RaJiska / terraform-aws-fck-nat

Terraform module for fck-nat
MIT License
61 stars 30 forks source link

Route is destroyed and recreated when upgrading from 1.2 to 1.3 #40

Open jordanbd opened 5 days ago

jordanbd commented 5 days ago

I'd like some assistance upgrading from 1.2 to 1.3 when using the fck-nat TF module in combination with the TF vpc module.

When I upgrade from 1.2 to 1.3 I get the following error because TF is attempting to recreate my routes: Error: api error RouteAlreadyExists: Route in Route Table (rtb-xxx) with destination ( already exists. The TF logs show that the route is being destroyed and recreated:

  # module.fck-nat[0].aws_route.main[0] will be destroyed
  # (because resource does not use count)
  - resource "aws_route" "main" {
      - destination_cidr_block      = "" -> null
      - id                          = "r-rtb-0ed892a98ed869c161080289494" -> null
      - instance_id                 = "i-0233e87ff9c6e50c3" -> null
      - instance_owner_id           = "443495191585" -> null
      - network_interface_id        = "eni-0066c806c4ac12383" -> null
      - origin                      = "CreateRoute" -> null
      - route_table_id              = "rtb-0ed892a98ed869c16" -> null
      - state                       = "active" -> null
        # (11 unchanged attributes hidden)
  # module.fck-nat[0].aws_route.main["RESERVED_FKC_NAT"] will be created
  + resource "aws_route" "main" {
      + destination_cidr_block = ""
      + id                     = (known after apply)
      + instance_id            = (known after apply)
      + instance_owner_id      = (known after apply)
      + network_interface_id   = "eni-0066c806c4ac12383"
      + origin                 = (known after apply)
      + route_table_id         = "rtb-0ed892a98ed869c16"
      + state                  = (known after apply)

Ideally I would like to upgrade from 1.2 to 1.3 without TF attempting to destroy my routes and recreate them. To achieve this I believe I need to migrate from the deprecated update_route_table and route_table_id properties which were changed in this commit.

I am having trouble understanding what I needs to change, hence this ticket.

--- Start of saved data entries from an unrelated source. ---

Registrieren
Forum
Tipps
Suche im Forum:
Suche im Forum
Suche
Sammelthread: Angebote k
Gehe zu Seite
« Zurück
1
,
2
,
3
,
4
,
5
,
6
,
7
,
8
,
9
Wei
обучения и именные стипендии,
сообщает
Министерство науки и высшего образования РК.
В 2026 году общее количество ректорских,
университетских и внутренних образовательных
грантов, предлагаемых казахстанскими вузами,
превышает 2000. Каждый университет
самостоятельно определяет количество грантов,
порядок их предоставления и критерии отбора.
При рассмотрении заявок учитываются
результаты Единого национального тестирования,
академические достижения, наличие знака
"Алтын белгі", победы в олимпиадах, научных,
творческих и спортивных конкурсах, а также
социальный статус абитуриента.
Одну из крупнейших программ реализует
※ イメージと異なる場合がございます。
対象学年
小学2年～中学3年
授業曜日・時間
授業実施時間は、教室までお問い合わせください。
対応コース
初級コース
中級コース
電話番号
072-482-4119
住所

I have currently defined fck-nat as follows:

module "fck-nat" {
  count = length(module.vpc.public_subnets)
  source = "RaJiska/fck-nat/aws"

  name                 = "${local.prefix}-fck-nat-${count.index}"
  vpc_id               = module.vpc.vpc_id
  subnet_id            = module.vpc.public_subnets[count.index]

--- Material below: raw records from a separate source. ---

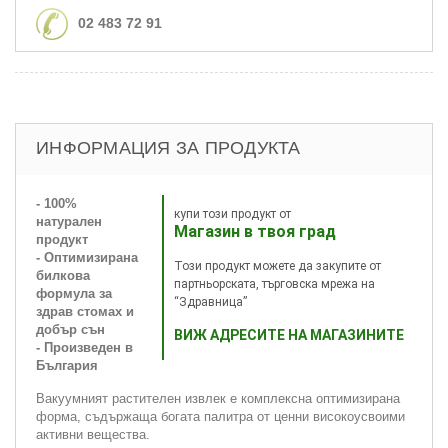
02 483 72 91
ИНФОРМАЦИЯ ЗА ПРОДУКТА
- 100%
купи този продукт от
натурален
Магазин в твоя град
продукт
- Оптимизирана
Този продукт можете да закупите от
билкова
партньорската, търговска мрежа на
формула за
“Здравница”
здрав стомах и
добър сън
ВИЖ АДРЕСИТЕ НА МАГАЗИНИТЕ
- Произведен в
България
Вакуумният растителен извлек е комплексна оптимизирана
форма, съдържаща богата палитра от ценни високоусвоими
активни вещества.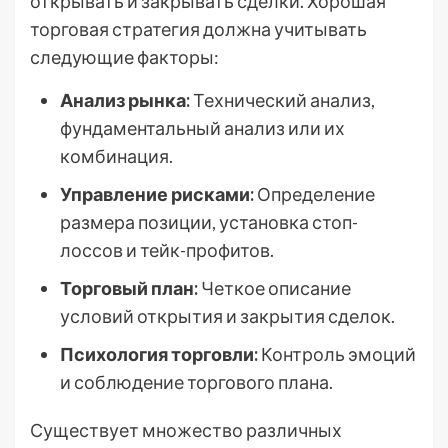
открывать и закрывать сделки. Хорошая
торговая стратегия должна учитывать
следующие факторы:
Анализ рынка:
Технический анализ,
фундаментальный анализ или их
комбинация.
Управление рисками:
Определение
размера позиции, установка стоп-
лоссов и тейк-профитов.
Торговый план:
Четкое описание
условий открытия и закрытия сделок.
Психология торговли:
Контроль эмоций
и соблюдение торгового плана.
Существует множество различных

  instance_type        = var.fck_nat_instance_type
  ha_mode              = true
  use_cloudwatch_agent = true

  update_route_table   = true
  route_table_id       = module.vpc.private_route_table_ids[count.index]

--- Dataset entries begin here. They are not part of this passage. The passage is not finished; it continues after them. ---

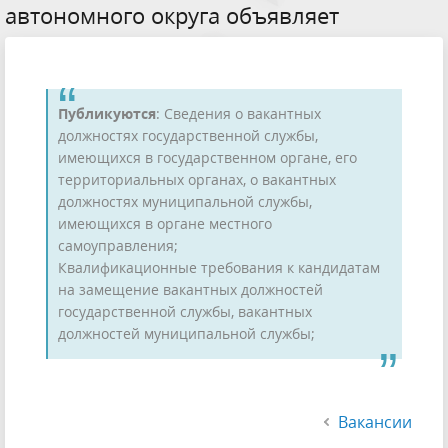
автономного округа объявляет
Публикуются
: Сведения о вакантных
должностях государственной службы,
имеющихся в государственном органе, его
территориальных органах, о вакантных
должностях муниципальной службы,
имеющихся в органе местного
самоуправления;
Квалификационные требования к кандидатам
на замещение вакантных должностей
государственной службы, вакантных
должностей муниципальной службы;
Вакансии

My VPC looks something like this:

module "vpc" {
  source  = "terraform-aws-modules/vpc/aws"
  version = "~> 5.0"

  name                    = "${local.prefix}-vpc"
  cidr                    = ""
  azs                     = ["ap-southeast-2a", "ap-southeast-2b"]
  private_subnets         = ["", ""]
  public_subnets          = ["", ""]
  enable_dns_hostnames    = true
  enable_dns_support      = true
  enable_nat_gateway      = false
  map_public_ip_on_launch = true

My goal is to change my fck-nat config in such a way that prevents TF from deleting and recreating my routes (i.e. keeping the name module.fck-nat[0].aws_route.main[0] or module.fck-nat[0].aws_route.main[1] instead of module.fck-nat[0].aws_route.main["RESERVED_FKC_NAT"]. Assistance is appreciated!

jordanbd commented 3 days ago

I did some more playing around with this on another of our less critical services. After I got the error I reran Terraform and it completely, successfully creating the routes. However during the period between the failure and the rerun there was no route so all outgoing traffic over NAT was not working. Depending on your service this may or may not be acceptable.

So provided you immediately re-run terraform apply you can minimize the period that you don't have the required fck-nat routes and everything appears to be fine.

I would still like to understand if there's anything I can do to prevent the failure entirely, as a minute or two of missing nat routes on some of our services will cause a minor ruckus.